*** Begin section ***

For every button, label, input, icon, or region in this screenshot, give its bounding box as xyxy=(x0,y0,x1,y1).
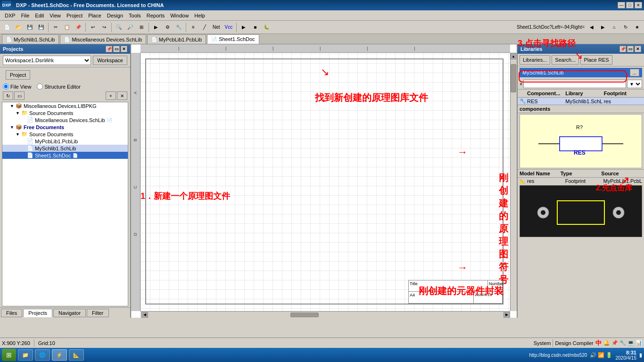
tree-item-sheet1[interactable]: 📄 Sheet1.SchDoc 📄 xyxy=(2,152,128,159)
toolbar-paste[interactable]: 📌 xyxy=(73,22,83,33)
taskbar-item-browser[interactable]: 🌐 xyxy=(35,349,50,361)
tab-misc-devices[interactable]: 📄 Miscellaneous Devices.SchLib xyxy=(60,34,146,44)
menu-tools[interactable]: Tools xyxy=(126,12,144,19)
toolbar-copy[interactable]: 📋 xyxy=(62,22,72,33)
start-button[interactable]: ⊞ xyxy=(2,349,16,361)
panel-close-btn[interactable]: ✕ xyxy=(121,46,127,52)
bottom-tab-projects[interactable]: Projects xyxy=(23,309,52,317)
menu-reports[interactable]: Reports xyxy=(144,12,168,19)
selected-lib-row[interactable]: MySchlib1.SchLib ... xyxy=(520,68,642,77)
tree-item-source-docs2[interactable]: ▼ 📁 Source Documents xyxy=(2,131,128,138)
toolbar-btn5[interactable]: ⚙ xyxy=(162,22,173,33)
tree-expand1[interactable]: ▼ xyxy=(10,104,16,108)
tree-item-pcblib[interactable]: 📄 MyPcbLib1.PcbLib xyxy=(2,138,128,145)
close-button[interactable]: ✕ xyxy=(635,2,642,8)
menu-edit[interactable]: Edit xyxy=(32,12,47,19)
toolbar-zoom-in[interactable]: 🔍 xyxy=(114,22,124,33)
toolbar-stop[interactable]: ■ xyxy=(250,22,260,33)
toolbar-zoom-out[interactable]: 🔎 xyxy=(125,22,135,33)
lib-table-row-res[interactable]: 🔧 RES MySchlib1.SchL res xyxy=(518,98,644,105)
toolbar-run[interactable]: ▶ xyxy=(239,22,249,33)
taskbar-item-app[interactable]: 📐 xyxy=(69,349,84,361)
tab-sheet1[interactable]: 📄 Sheet1.SchDoc xyxy=(207,34,259,44)
tree-item-freedocs[interactable]: ▼ 📦 Free Documents xyxy=(2,123,128,131)
lib-panel-pin[interactable]: 📌 xyxy=(619,46,626,52)
place-res-button[interactable]: Place RES xyxy=(580,55,612,65)
menu-file[interactable]: File xyxy=(18,12,33,19)
toolbar-net[interactable]: ≡ xyxy=(188,22,198,33)
taskbar-show-desktop[interactable]: ▮ xyxy=(639,352,642,358)
tree-expand4[interactable]: ▼ xyxy=(10,125,16,130)
radio-fileview[interactable] xyxy=(3,83,9,90)
toolbar-wire[interactable]: ╱ xyxy=(199,22,210,33)
scrollbar-v-up[interactable]: ▲ xyxy=(511,53,516,59)
scrollbar-h-left[interactable]: ◀ xyxy=(141,312,148,318)
toolbar-open[interactable]: 📂 xyxy=(13,22,24,33)
scrollbar-v-thumb[interactable] xyxy=(511,64,516,92)
workspace-button[interactable]: Workspace xyxy=(93,56,127,65)
minimize-button[interactable]: — xyxy=(618,2,625,8)
toolbar-home[interactable]: ⌂ xyxy=(609,22,619,33)
tree-expand5[interactable]: ▼ xyxy=(16,132,21,137)
scrollbar-h-right[interactable]: ▶ xyxy=(504,312,510,318)
lib-search-input[interactable] xyxy=(523,80,626,88)
menu-dxp[interactable]: DXP xyxy=(2,12,18,19)
menu-window[interactable]: Window xyxy=(167,12,191,19)
panel-del-btn[interactable]: ✕ xyxy=(117,91,127,100)
toolbar-fwd[interactable]: ▶ xyxy=(598,22,608,33)
libraries-button[interactable]: Libraries... xyxy=(520,55,550,65)
toolbar-zoom-fit[interactable]: ⊞ xyxy=(136,22,147,33)
tree-item-source-docs1[interactable]: ▼ 📁 Source Documents xyxy=(2,109,128,116)
toolbar-undo[interactable]: ↩ xyxy=(88,22,98,33)
workspace-select[interactable]: Workspace1.DsnWrk xyxy=(3,56,91,65)
taskbar-clock[interactable]: 8:31 2020/4/15 xyxy=(616,350,637,361)
toolbar-debug[interactable]: 🐛 xyxy=(261,22,272,33)
menu-place[interactable]: Place xyxy=(85,12,104,19)
lib-row-component: RES xyxy=(527,99,565,104)
toolbar-cut[interactable]: ✂ xyxy=(50,22,61,33)
menu-design[interactable]: Design xyxy=(104,12,126,19)
bottom-tab-navigator[interactable]: Navigator xyxy=(53,309,86,317)
project-button[interactable]: Project xyxy=(6,70,30,80)
toolbar-back[interactable]: ◀ xyxy=(586,22,597,33)
menu-project[interactable]: Project xyxy=(64,12,85,19)
toolbar-saveall[interactable]: 💾 xyxy=(36,22,46,33)
scrollbar-v[interactable]: ▲ xyxy=(510,53,517,311)
tree-expand2[interactable]: ▼ xyxy=(16,111,21,115)
toolbar-new[interactable]: 📄 xyxy=(2,22,12,33)
tree-item-misc-libpkg[interactable]: ▼ 📦 Miscellaneous Devices.LIBPKG xyxy=(2,102,128,109)
scrollbar-h-thumb[interactable] xyxy=(290,313,319,317)
bottom-tab-files[interactable]: Files xyxy=(1,309,22,317)
tab-myschlib[interactable]: 📄 MySchlib1.SchLib xyxy=(2,34,59,44)
tree-item-misc-schlib[interactable]: 📄 Miscellaneous Devices.SchLib 📄 xyxy=(2,116,128,123)
toolbar-redo[interactable]: ↪ xyxy=(99,22,109,33)
toolbar-compile[interactable]: ▶ xyxy=(151,22,161,33)
radio-struct-label[interactable]: Structure Editor xyxy=(37,83,80,90)
menu-help[interactable]: Help xyxy=(191,12,208,19)
tab-mypcblib[interactable]: 📄 MyPcbLib1.PcbLib xyxy=(147,34,206,44)
tree-item-schlib[interactable]: 📄 MySchlib1.SchLib xyxy=(2,145,128,152)
toolbar-btn6[interactable]: 🔧 xyxy=(173,22,184,33)
panel-refresh-btn[interactable]: ↻ xyxy=(3,91,13,100)
taskbar-item-files[interactable]: 📁 xyxy=(18,349,33,361)
radio-struct[interactable] xyxy=(37,83,43,90)
taskbar-item-dxp[interactable]: ⚡ xyxy=(52,349,67,361)
lib-panel-close[interactable]: ✕ xyxy=(635,46,641,52)
panel-expand-btn[interactable]: ▭ xyxy=(14,91,25,100)
lib-model-row-res[interactable]: 📐 res Footprint MyPcbLib1.PcbL xyxy=(518,178,644,184)
lib-filter-dropdown[interactable]: ▼ xyxy=(627,80,642,88)
menu-view[interactable]: View xyxy=(47,12,64,19)
radio-fileview-label[interactable]: File View xyxy=(3,83,31,90)
maximize-button[interactable]: □ xyxy=(626,2,634,8)
panel-pin-btn[interactable]: 📌 xyxy=(106,46,112,52)
toolbar-star[interactable]: ★ xyxy=(632,22,642,33)
toolbar-save[interactable]: 💾 xyxy=(25,22,35,33)
lib-panel-float[interactable]: ▭ xyxy=(627,46,634,52)
panel-new-btn[interactable]: + xyxy=(106,91,116,100)
toolbar-refresh[interactable]: ↻ xyxy=(620,22,631,33)
scrollbar-h[interactable]: ◀ ▶ xyxy=(140,311,510,318)
bottom-tab-filter[interactable]: Filter xyxy=(87,309,108,317)
panel-float-btn[interactable]: ▭ xyxy=(113,46,120,52)
search-button[interactable]: Search... xyxy=(552,55,579,65)
lib-more-button[interactable]: ... xyxy=(630,69,639,76)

*** End section ***

(Problem) Copy out all lines of the material containing the word "filter".

(Answer space)
lib-filter-dropdown[interactable]: ▼ xyxy=(627,80,642,88)
bottom-tab-filter[interactable]: Filter xyxy=(87,309,108,317)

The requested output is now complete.